I needed a solution that would move files over the network, with as little processing overhead as possible, while preserving permissions and ownership while being stored on the second system. That's when I managed to come up with the following netcat and tar magic:
root@KWF2# tar -c /home/ | nc -l 1234
anyuser@olddesktop# nc KWF2 1234 > homeback.tar
The first line creates a tar file of the entire home directory, and instead of writing it to another file, pipes it into netcat, which waits for a connection on port 1234 before piping the tar output across the network.
The second line on the other desktop connects to the server and dumps the tar feed onto the disk.
Note that you could use compression in the original tar command, but since most of my files are compressed media already (AVI, MP3, etc), compression would only slow down the already slow process.

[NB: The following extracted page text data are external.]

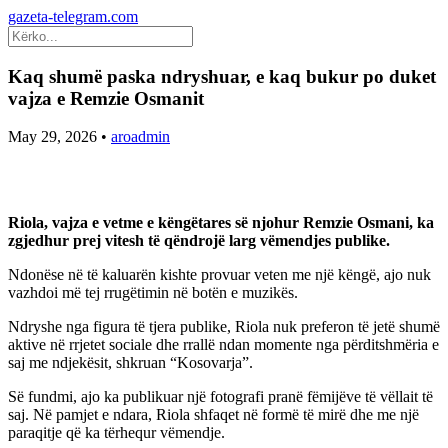
gazeta-telegram.com
Kaq shumë paska ndryshuar, e kaq bukur po duket
vajza e Remzie Osmanit
May 29, 2026
•
aroadmin
Riola, vajza e vetme e këngëtares së njohur Remzie Osmani, ka
zgjedhur prej vitesh të qëndrojë larg vëmendjes publike.
Ndonëse në të kaluarën kishte provuar veten me një këngë, ajo nuk
vazhdoi më tej rrugëtimin në botën e muzikës.
Ndryshe nga figura të tjera publike, Riola nuk preferon të jetë shumë
aktive në rrjetet sociale dhe rrallë ndan momente nga përditshmëria e
saj me ndjekësit, shkruan “Kosovarja”.
Së fundmi, ajo ka publikuar një fotografi pranë fëmijëve të vëllait të
saj. Në pamjet e ndara, Riola shfaqet në formë të mirë dhe me një
paraqitje që ka tërhequr vëmendje.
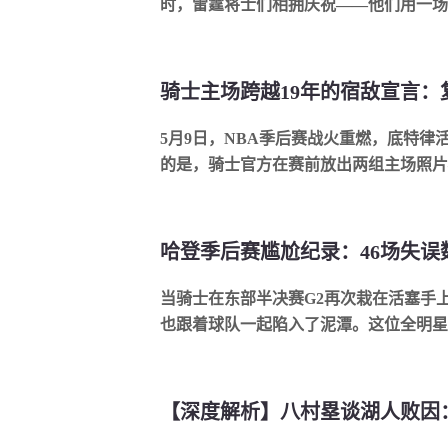
时，雷霆将士们相拥庆祝——他们用一场酣
5月9日，NBA季后赛战火重燃，底特律
的是，骑士官方在赛前放出两组主场照片——2
当骑士在东部半决赛G2再次栽在活塞手
也跟着球队一起陷入了泥潭。这位全明星后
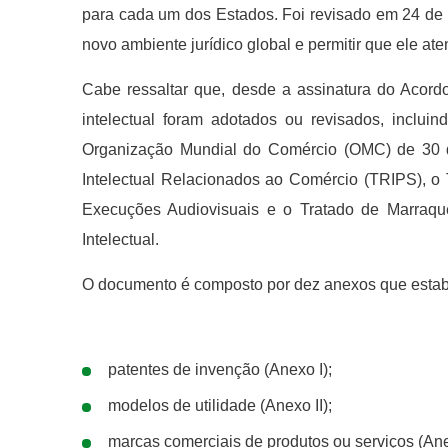
para cada um dos Estados. Foi revisado em 24 de f
novo ambiente jurídico global e permitir que ele
Cabe ressaltar que, desde a assinatura do Acordo
intelectual foram adotados ou revisados, inclu
Organização Mundial do Comércio (OMC) de 30 de
Intelectual Relacionados ao Comércio (TRIPS), o 
Execuções Audiovisuais e o Tratado de Marraque
Intelectual.
O documento é composto por dez anexos que estabe
patentes de invenção (Anexo I);
modelos de utilidade (Anexo II);
marcas comerciais de produtos ou serviços (Anex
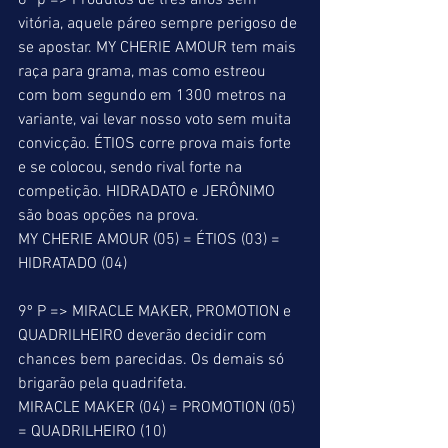
8º p => Produtos de três anos sem 
vitória, aquele páreo sempre perigoso de 
se apostar. MY CHERIE AMOUR tem mais 
raça para grama, mas como estreou 
com bom segundo em 1300 metros na 
variante, vai levar nosso voto sem muita 
convicção. ÉTIOS corre prova mais forte 
e se colocou, sendo rival forte na 
competição. HIDRADATO e JERÔNIMO 
são boas opções na prova. 
MY CHERIE AMOUR (05) = ÉTIOS (03) = 
HIDRATADO (04) 
9º P => MIRACLE MAKER, PROMOTION e 
QUADRILHEIRO deverão decidir com 
chances bem parecidas. Os demais só 
brigarão pela quadrifeta. 
MIRACLE MAKER (04) = PROMOTION (05) 
= QUADRILHEIRO (10) 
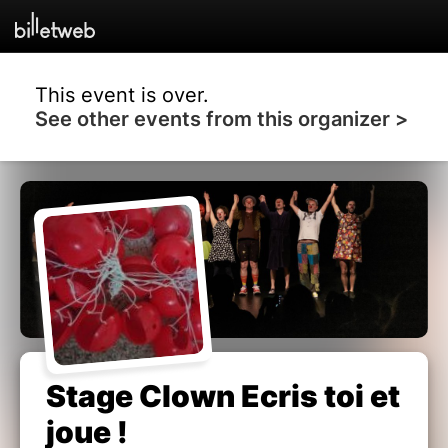
This event is over.
See other events from this organizer >
Stage Clown Ecris toi et
joue !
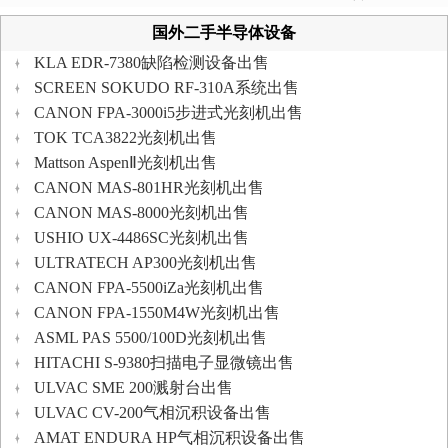
国外二手半导体设备
KLA EDR-7380缺陷检测设备出售
SCREEN SOKUDO RF-310A系统出售
CANON FPA-3000i5步进式光刻机出售
TOK TCA3822光刻机出售
Mattson AspenⅡ光刻机出售
CANON MAS-801HR光刻机出售
CANON MAS-8000光刻机出售
USHIO UX-4486SC光刻机出售
ULTRATECH AP300光刻机出售
CANON FPA-5500iZa光刻机出售
CANON FPA-1550M4W光刻机出售
ASML PAS 5500/100D光刻机出售
HITACHI S-9380扫描电子显微镜出售
ULVAC SME 200溅射台出售
ULVAC CV-200气相沉积设备出售
AMAT ENDURA HP气相沉积设备出售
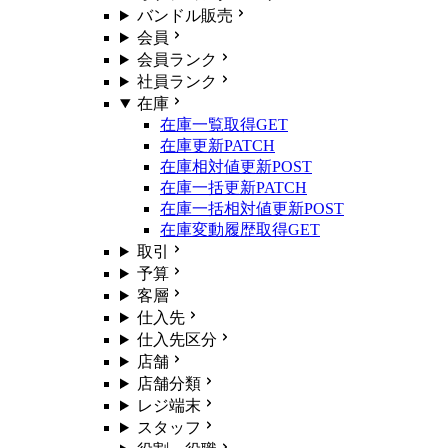
バンドル販売
会員
会員ランク
社員ランク
在庫
在庫一覧取得
GET
在庫更新
PATCH
在庫相対値更新
POST
在庫一括更新
PATCH
在庫一括相対値更新
POST
在庫変動履歴取得
GET
取引
予算
客層
仕入先
仕入先区分
店舗
店舗分類
レジ端末
スタッフ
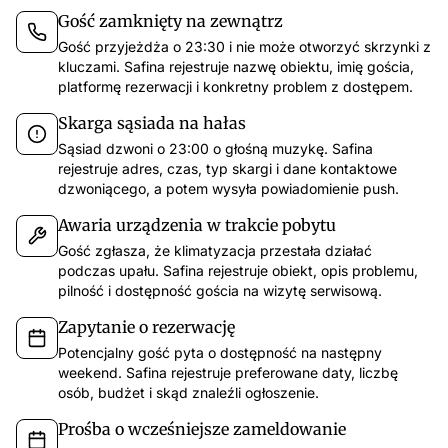
Gość zamknięty na zewnątrz
Gość przyjeżdża o 23:30 i nie może otworzyć skrzynki z
kluczami. Safina rejestruje nazwę obiektu, imię gościa,
platformę rezerwacji i konkretny problem z dostępem.
Skarga sąsiada na hałas
Sąsiad dzwoni o 23:00 o głośną muzykę. Safina
rejestruje adres, czas, typ skargi i dane kontaktowe
dzwoniącego, a potem wysyła powiadomienie push.
Awaria urządzenia w trakcie pobytu
Gość zgłasza, że klimatyzacja przestała działać
podczas upału. Safina rejestruje obiekt, opis problemu,
pilność i dostępność gościa na wizytę serwisową.
Zapytanie o rezerwację
Potencjalny gość pyta o dostępność na następny
weekend. Safina rejestruje preferowane daty, liczbę
osób, budżet i skąd znaleźli ogłoszenie.
Prośba o wcześniejsze zameldowanie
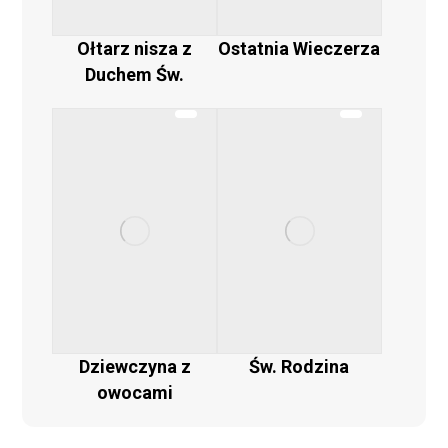
Ołtarz nisza z
Ostatnia Wieczerza
Duchem Św.
Dziewczyna z
Św. Rodzina
owocami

After replacing the drives, to restore the entire home file system
root@KWF2# nc -l 1234 | tar x
anyuser@olddesktop# nc KWF2 1234 < homeback.tar
Which simply performs the entire process in reverse.
There is commands for tar to preserve permissions and ownership, but when you run tar as root, it automatically does this.
This is a good example of the cleverness you can do with the simple tools in UNIX which all do one thing and do it well. I was able to maintain a 200Mbps transfer rate through my gigabit ethernet, with neither CPU pegged (something else must be the bottleneck. PCI?), which meant I was able to replace the hard drives after only 3 days of both computers running, instead of the good week and a half I was looking forward to using SFTP or Samba.
I really need to get myself a Drobo FS or something...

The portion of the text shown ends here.